What you have to do: Return all lines from the entries below in which the word "Materac" is present.

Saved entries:
==========

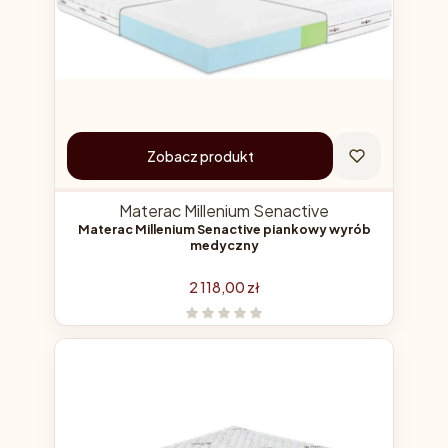
Zobacz produkt
Materac Millenium Senactive
Materac Millenium Senactive piankowy wyrób
medyczny
Cena
2 118,00 zł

==========

Expected output:
Materac Millenium Senactive
Materac Millenium Senactive piankowy wyrób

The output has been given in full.